*WORK ORDER*: Reproduce the data exactly as given, except for any images.

*EXERCISE INPUTS*:

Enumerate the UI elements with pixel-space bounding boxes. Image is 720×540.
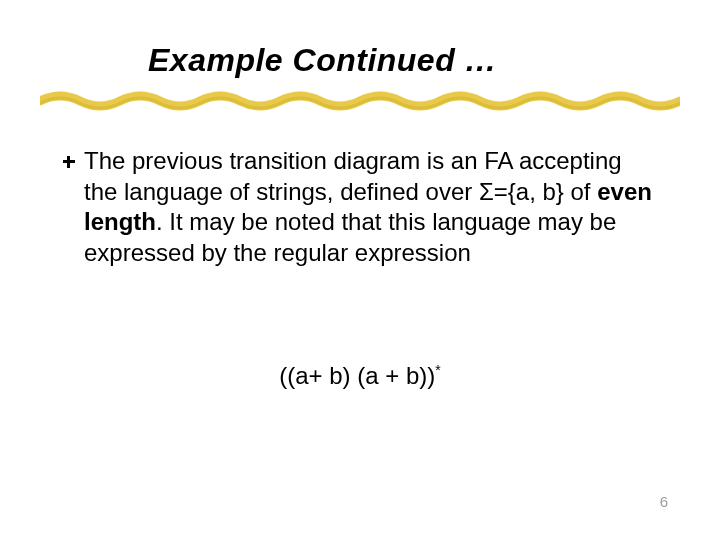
wavy-underline-icon [40, 88, 680, 114]
slide-title: Example Continued … [148, 42, 497, 79]
body-text-block: The previous transition diagram is an FA… [60, 146, 660, 269]
bullet-pre: The previous transition diagram is an FA… [84, 147, 622, 205]
bullet-post: . It may be noted that this language may… [84, 208, 616, 266]
slide: Example Continued … The previous transit… [0, 0, 720, 540]
regex-expression: ((a+ b) (a + b))* [0, 362, 720, 390]
bullet-text: The previous transition diagram is an FA… [84, 146, 660, 269]
regex-base: ((a+ b) (a + b)) [279, 362, 435, 389]
plus-bullet-icon [60, 153, 78, 171]
title-underline [40, 88, 680, 114]
regex-superscript: * [435, 362, 440, 378]
page-number: 6 [660, 493, 668, 510]
bullet-item: The previous transition diagram is an FA… [60, 146, 660, 269]
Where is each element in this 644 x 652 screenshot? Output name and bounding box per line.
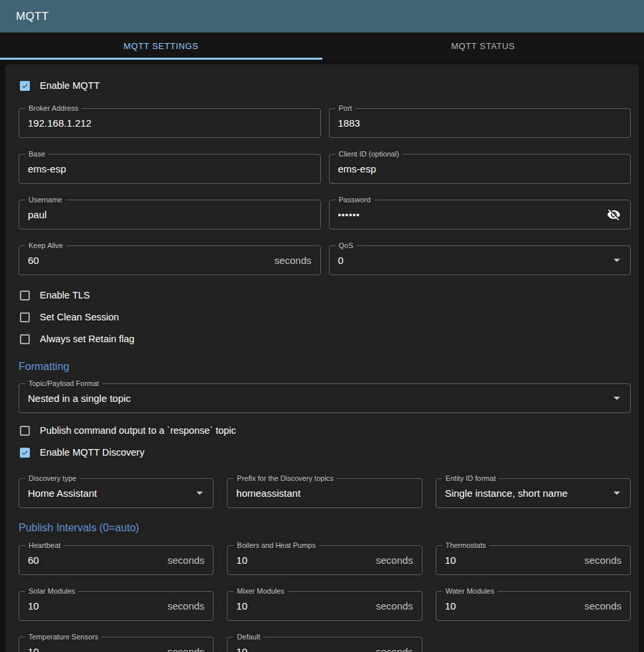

*EXPECTED ANSWER*:
Enumerate the UI elements with pixel-space bounding boxes. Image is 720×540.
wavy-underline-icon [40, 88, 680, 114]
slide-title: Example Continued … [148, 42, 497, 79]
body-text-block: The previous transition diagram is an FA… [60, 146, 660, 269]
bullet-pre: The previous transition diagram is an FA… [84, 147, 622, 205]
bullet-post: . It may be noted that this language may… [84, 208, 616, 266]
slide: Example Continued … The previous transit… [0, 0, 720, 540]
regex-expression: ((a+ b) (a + b))* [0, 362, 720, 390]
bullet-text: The previous transition diagram is an FA… [84, 146, 660, 269]
regex-base: ((a+ b) (a + b)) [279, 362, 435, 389]
plus-bullet-icon [60, 153, 78, 171]
title-underline [40, 88, 680, 114]
regex-superscript: * [435, 362, 440, 378]
page-number: 6 [660, 493, 668, 510]
bullet-item: The previous transition diagram is an FA… [60, 146, 660, 269]
Where is each element in this 644 x 652 screenshot? Output name and bounding box per line.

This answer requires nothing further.